- _Work task_
The answer must consist of each line below that holds the word "Dezember", copied as it stands.

Data entries:
▶

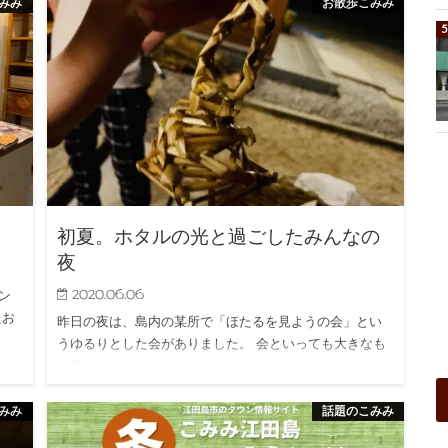
みみ
お散歩こみみ
初夏。ホタルの光と過ごしたみんなの
夜
2020.06.06
ン
たお
昨日の夜は、島内の某所で「ほたるを見ようの会」とい
うゆるりとした会がありました。 会といっても大きなも
のではな…
みみ
話題のこみみ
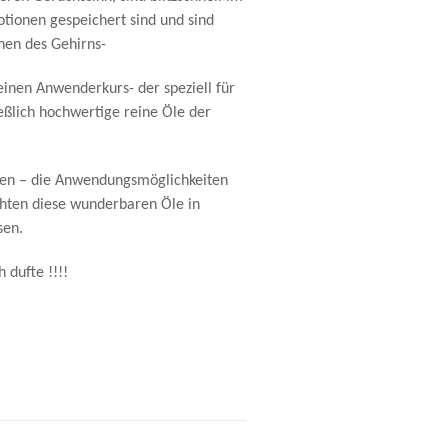
tionen gespeichert sind und sind
chen des Gehirns-
inen Anwenderkurs- der speziell für
ießlich hochwertige reine Öle der
ken – die Anwendungsmöglichkeiten
öchten diese wunderbaren Öle in
sen.
 dufte !!!!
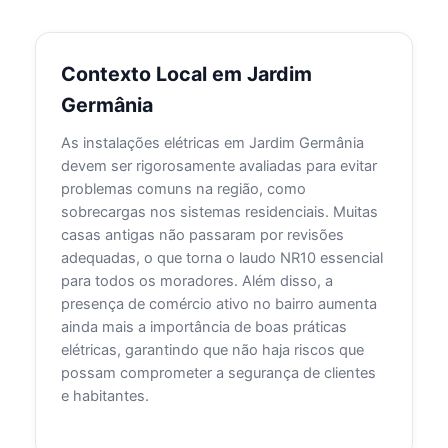
Contexto Local em Jardim
Germânia
As instalações elétricas em Jardim Germânia
devem ser rigorosamente avaliadas para evitar
problemas comuns na região, como
sobrecargas nos sistemas residenciais. Muitas
casas antigas não passaram por revisões
adequadas, o que torna o laudo NR10 essencial
para todos os moradores. Além disso, a
presença de comércio ativo no bairro aumenta
ainda mais a importância de boas práticas
elétricas, garantindo que não haja riscos que
possam comprometer a segurança de clientes
e habitantes.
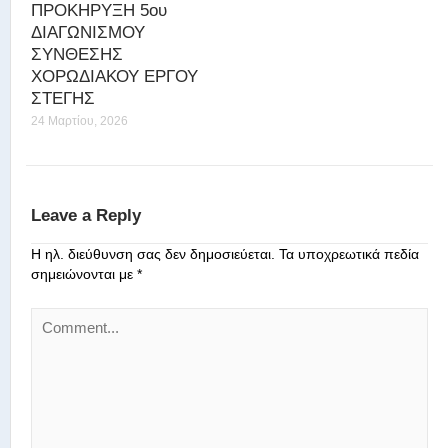
ΠΡΟΚΗΡΥΞΗ 5ου
ΔΙΑΓΩΝΙΣΜΟΥ
ΣΥΝΘΕΣΗΣ
ΧΟΡΩΔΙΑΚΟΥ ΕΡΓΟΥ
ΣΤΕΓΗΣ
24 Μαρτίου, 2026
Leave a Reply
Η ηλ. διεύθυνση σας δεν δημοσιεύεται.
Τα υποχρεωτικά πεδία
σημειώνονται με
*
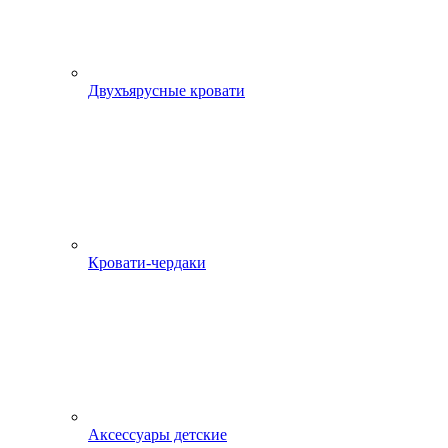
Двухъярусные кровати
Кровати-чердаки
Аксессуары детские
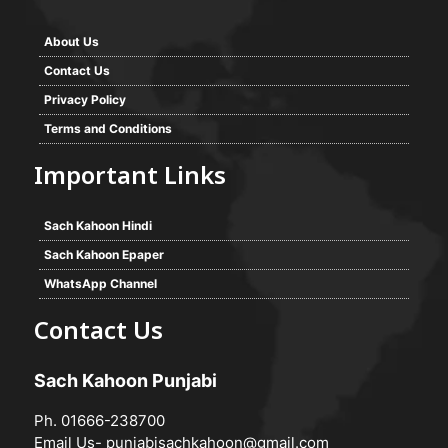
About Us
Contact Us
Privacy Policy
Terms and Conditions
Important Links
Sach Kahoon Hindi
Sach Kahoon Epaper
WhatsApp Channel
Contact Us
Sach Kahoon Punjabi
Ph. 01666-238700
Email Us-
punjabisachkahoon@gmail.com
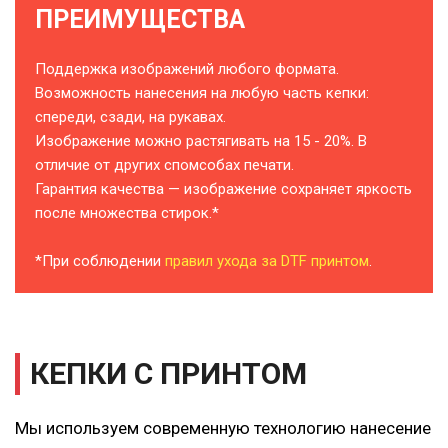
ПРЕИМУЩЕСТВА
Поддержка изображений любого формата.
Возможность нанесения на любую часть кепки:
спереди, сзади, на рукавах.
Изображение можно растягивать на 15 - 20%. В
отличие от других спомсобах печати.
Гарантия качества — изображение сохраняет яркость
после множества стирок.*
*При соблюдении
правил ухода за DTF принтом
.
КЕПКИ С ПРИНТОМ
Мы используем современную технологию нанесение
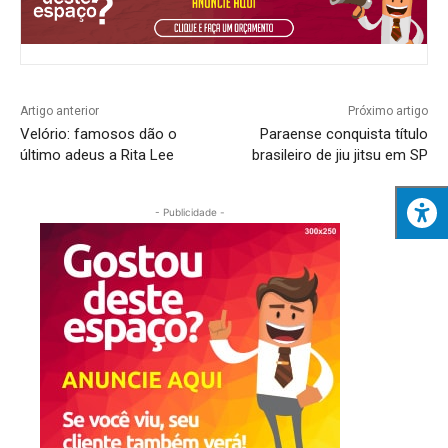
Artigo anterior
Próximo artigo
Velório: famosos dão o
Paraense conquista título
último adeus a Rita Lee
brasileiro de jiu jitsu em SP
- Publicidade -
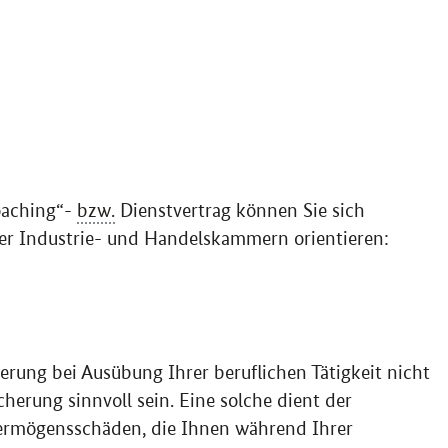
oaching“-
bzw.
Dienstvertrag können Sie sich
der Industrie- und Handelskammern orientieren:
herung bei Ausübung Ihrer beruflichen Tätigkeit nicht
cherung sinnvoll sein. Eine solche dient der
ermögensschäden, die Ihnen während Ihrer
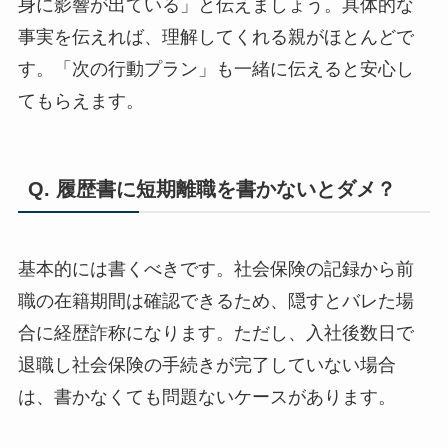
身に影響が出ている」と伝えましょう。具体的な
事実を伝えれば、理解してくれる親がほとんどで
す。「次の行動プラン」も一緒に伝えると安心し
てもらえます。
Q. 履歴書に短期離職を書かないとダメ？
基本的には書くべきです。社会保険の記録から前
職の在籍期間は確認できるため、隠すとバレた場
合に経歴詐称になります。ただし、入社後数日で
退職し社会保険の手続きが完了していない場合
は、書かなくても問題ないケースがあります。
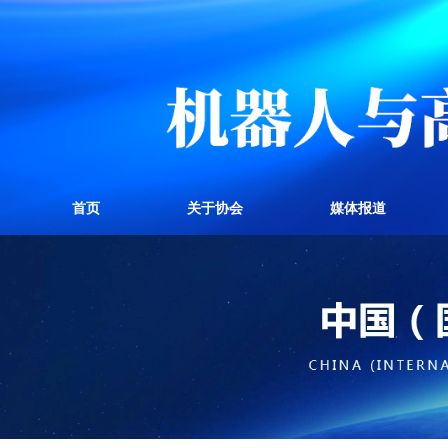
首页
关于协会
媒体报道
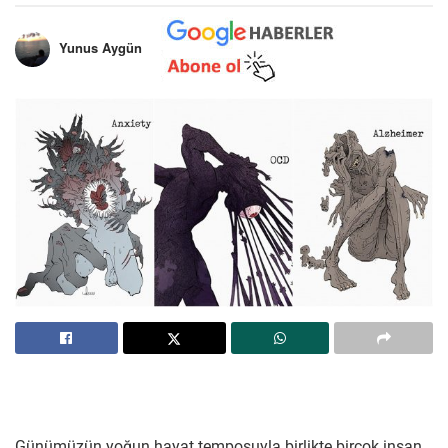
Yunus Aygün
Günümüzün yoğun hayat temposuyla birlikte birçok insan,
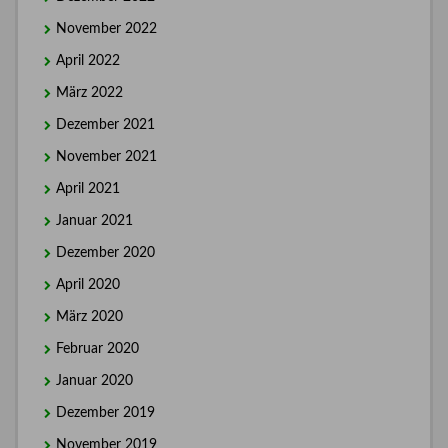
November 2022
April 2022
März 2022
Dezember 2021
November 2021
April 2021
Januar 2021
Dezember 2020
April 2020
März 2020
Februar 2020
Januar 2020
Dezember 2019
November 2019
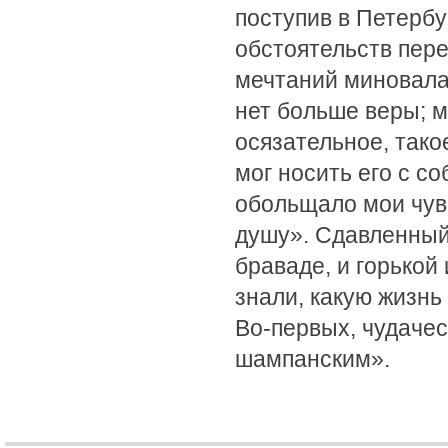
поступив в Петербу
обстоятельств пере
мечтаний миновала,
нет больше веры; 
осязательное, тако
мог носить его с со
обольщало мои чувс
душу». Сдавленный
браваде, и горькой
знали, какую жизнь
Во-первых, чудачес
шампанским».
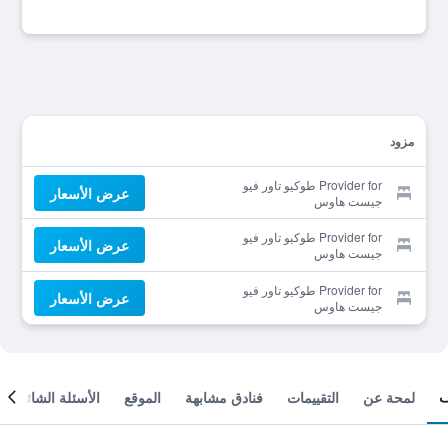
مزود
Provider for طوكيو تاور فيو
عرض الأسعار
جيست هاوس
Provider for طوكيو تاور فيو
عرض الأسعار
جيست هاوس
Provider for طوكيو تاور فيو
عرض الأسعار
جيست هاوس
لمحة عن
التقييمات
فنادق مشابهة
الموقع
الأسئلة الشائعة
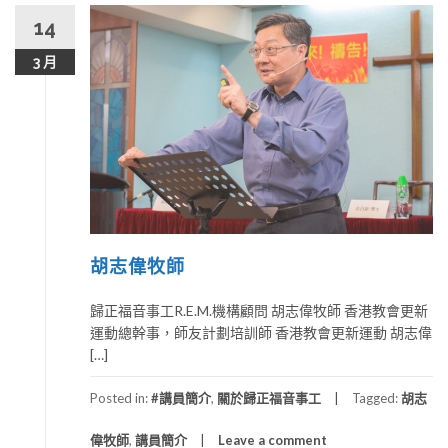
14
3 月
胡志偉牧師
歸正福音事工R.E.M.機構顧問 胡志偉牧師 香港教會更新
運動總幹事，師友計劃培訓師 香港教會更新運動 胡志偉
[…]
Posted in:
#講員簡介
,
關於歸正福音事工
Tagged:
胡志
偉牧師
,
講員簡介
Leave a comment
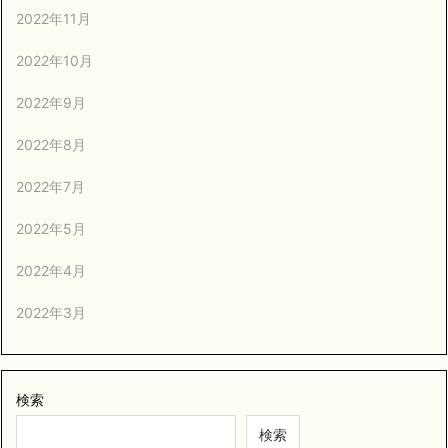
2022年11月
2022年10月
2022年9月
2022年8月
2022年7月
2022年5月
2022年4月
2022年3月
検索
検索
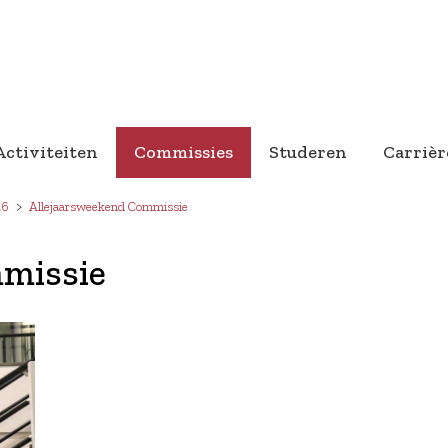
Activiteiten
Commissies
Studeren
Carrièr
26
Allejaarsweekend Commissie
missie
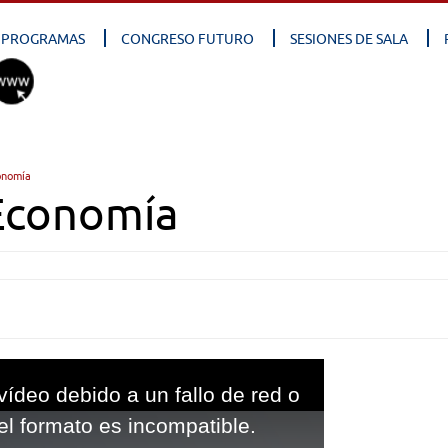
PROGRAMAS
CONGRESO FUTURO
SESIONES DE SALA
onomía
Economía
vídeo debido a un fallo de red o
el formato es incompatible.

◀

- _Result of this task_
Dezember 2021
Dezember 2020
Dezember 2019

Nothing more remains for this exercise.